__TASK GOAL__: Each line that has the string "cells" must be copied from the records below.

__SUPPLIED MATERIAL__:
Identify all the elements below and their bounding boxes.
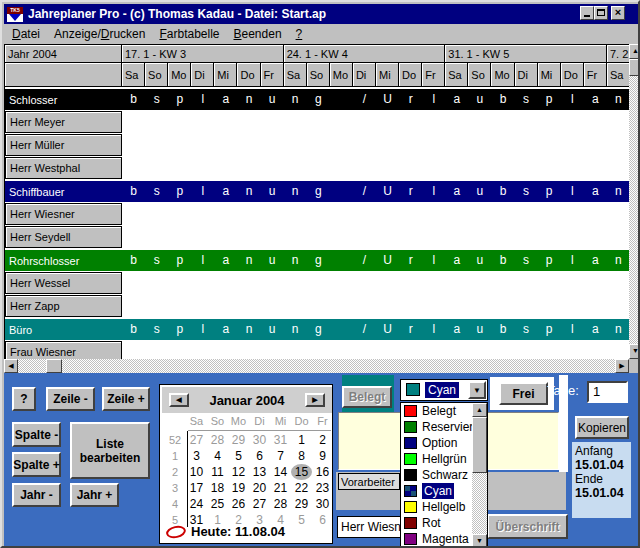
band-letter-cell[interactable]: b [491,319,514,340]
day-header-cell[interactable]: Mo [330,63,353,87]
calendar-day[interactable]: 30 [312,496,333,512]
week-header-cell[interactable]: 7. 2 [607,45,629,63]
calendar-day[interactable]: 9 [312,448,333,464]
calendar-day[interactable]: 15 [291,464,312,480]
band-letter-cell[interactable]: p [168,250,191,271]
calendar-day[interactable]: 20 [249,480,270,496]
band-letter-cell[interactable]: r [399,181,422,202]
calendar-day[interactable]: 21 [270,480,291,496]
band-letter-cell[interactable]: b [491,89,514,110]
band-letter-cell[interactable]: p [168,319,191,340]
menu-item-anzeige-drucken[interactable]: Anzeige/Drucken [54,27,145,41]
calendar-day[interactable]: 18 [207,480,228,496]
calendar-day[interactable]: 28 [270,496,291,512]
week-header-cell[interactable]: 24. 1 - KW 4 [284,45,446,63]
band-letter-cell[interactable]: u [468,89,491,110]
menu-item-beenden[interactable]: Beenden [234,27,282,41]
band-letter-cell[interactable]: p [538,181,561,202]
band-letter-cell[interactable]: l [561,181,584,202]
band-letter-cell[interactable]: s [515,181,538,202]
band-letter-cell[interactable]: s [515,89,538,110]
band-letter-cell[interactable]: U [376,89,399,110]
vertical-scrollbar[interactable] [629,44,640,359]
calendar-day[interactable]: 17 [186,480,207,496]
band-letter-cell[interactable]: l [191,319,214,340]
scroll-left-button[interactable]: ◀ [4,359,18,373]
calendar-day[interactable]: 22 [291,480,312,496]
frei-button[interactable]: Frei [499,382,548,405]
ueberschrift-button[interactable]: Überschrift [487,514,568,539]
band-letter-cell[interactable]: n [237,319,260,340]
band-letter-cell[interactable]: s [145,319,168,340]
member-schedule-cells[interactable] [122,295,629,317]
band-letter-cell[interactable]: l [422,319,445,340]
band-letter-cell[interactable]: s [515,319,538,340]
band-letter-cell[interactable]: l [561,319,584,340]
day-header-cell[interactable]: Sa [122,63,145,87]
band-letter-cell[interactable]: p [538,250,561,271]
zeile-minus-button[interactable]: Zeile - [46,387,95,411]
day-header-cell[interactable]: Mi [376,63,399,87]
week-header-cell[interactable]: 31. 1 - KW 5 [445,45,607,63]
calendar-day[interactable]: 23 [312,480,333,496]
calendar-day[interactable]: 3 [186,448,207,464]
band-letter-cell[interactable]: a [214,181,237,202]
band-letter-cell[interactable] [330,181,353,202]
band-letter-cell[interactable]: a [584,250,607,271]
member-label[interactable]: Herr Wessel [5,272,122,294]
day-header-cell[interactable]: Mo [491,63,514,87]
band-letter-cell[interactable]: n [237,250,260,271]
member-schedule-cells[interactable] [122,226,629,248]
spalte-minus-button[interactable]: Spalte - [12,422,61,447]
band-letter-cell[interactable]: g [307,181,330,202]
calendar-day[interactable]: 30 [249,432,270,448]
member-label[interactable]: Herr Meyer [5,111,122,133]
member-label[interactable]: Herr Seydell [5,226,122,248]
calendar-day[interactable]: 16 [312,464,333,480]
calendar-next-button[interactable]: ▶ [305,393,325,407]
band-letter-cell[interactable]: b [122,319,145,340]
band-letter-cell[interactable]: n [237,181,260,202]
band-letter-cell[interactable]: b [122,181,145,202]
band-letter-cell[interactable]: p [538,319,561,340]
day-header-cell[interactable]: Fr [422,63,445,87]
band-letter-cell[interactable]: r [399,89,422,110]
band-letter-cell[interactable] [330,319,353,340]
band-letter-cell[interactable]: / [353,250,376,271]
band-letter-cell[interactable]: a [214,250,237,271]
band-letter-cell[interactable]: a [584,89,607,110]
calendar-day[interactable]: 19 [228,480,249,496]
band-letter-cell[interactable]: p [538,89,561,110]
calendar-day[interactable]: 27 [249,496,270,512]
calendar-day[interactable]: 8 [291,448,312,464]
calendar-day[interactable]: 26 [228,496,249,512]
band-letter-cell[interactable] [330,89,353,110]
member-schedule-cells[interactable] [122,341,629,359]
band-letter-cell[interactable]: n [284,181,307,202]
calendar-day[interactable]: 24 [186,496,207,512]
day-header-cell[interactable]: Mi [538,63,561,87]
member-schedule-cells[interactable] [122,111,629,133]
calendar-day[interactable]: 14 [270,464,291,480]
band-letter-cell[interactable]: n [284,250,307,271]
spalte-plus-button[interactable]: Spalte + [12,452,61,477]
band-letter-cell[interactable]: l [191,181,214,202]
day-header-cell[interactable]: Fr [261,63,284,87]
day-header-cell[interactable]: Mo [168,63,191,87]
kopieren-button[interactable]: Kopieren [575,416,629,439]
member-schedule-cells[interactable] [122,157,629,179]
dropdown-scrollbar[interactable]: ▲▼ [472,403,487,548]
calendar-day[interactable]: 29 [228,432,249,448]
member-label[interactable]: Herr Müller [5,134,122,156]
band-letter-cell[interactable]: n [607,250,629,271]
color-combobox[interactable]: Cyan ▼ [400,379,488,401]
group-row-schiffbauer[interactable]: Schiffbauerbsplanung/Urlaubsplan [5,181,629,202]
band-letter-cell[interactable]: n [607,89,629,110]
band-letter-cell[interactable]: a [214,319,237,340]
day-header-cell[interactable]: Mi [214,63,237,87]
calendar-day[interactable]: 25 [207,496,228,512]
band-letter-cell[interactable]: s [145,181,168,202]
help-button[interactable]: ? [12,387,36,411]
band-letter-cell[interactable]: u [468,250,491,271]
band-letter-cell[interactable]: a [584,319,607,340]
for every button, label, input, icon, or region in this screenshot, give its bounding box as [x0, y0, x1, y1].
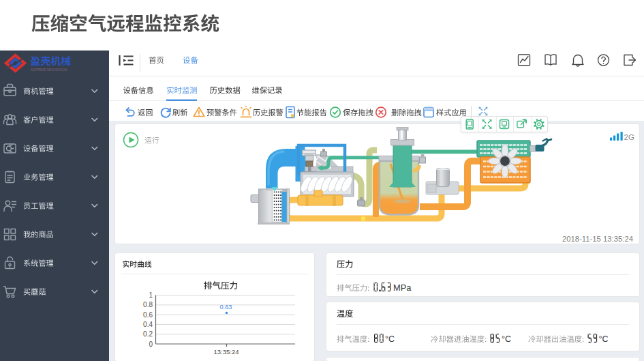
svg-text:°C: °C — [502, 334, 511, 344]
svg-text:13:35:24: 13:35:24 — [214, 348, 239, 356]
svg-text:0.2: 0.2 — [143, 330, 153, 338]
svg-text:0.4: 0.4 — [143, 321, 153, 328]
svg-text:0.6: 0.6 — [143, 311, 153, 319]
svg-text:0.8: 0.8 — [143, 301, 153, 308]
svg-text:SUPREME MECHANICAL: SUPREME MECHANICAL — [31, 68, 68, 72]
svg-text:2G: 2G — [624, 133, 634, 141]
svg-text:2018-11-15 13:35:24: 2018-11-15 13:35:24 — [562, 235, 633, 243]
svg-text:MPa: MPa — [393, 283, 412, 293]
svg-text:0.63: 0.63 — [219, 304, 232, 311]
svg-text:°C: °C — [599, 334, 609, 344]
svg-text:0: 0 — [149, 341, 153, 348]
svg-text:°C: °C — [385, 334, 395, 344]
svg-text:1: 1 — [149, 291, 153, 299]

__RESULT__:
member-schedule-cells[interactable] [122,295,629,317]
member-schedule-cells[interactable] [122,226,629,248]
member-schedule-cells[interactable] [122,341,629,359]
member-schedule-cells[interactable] [122,111,629,133]
member-schedule-cells[interactable] [122,157,629,179]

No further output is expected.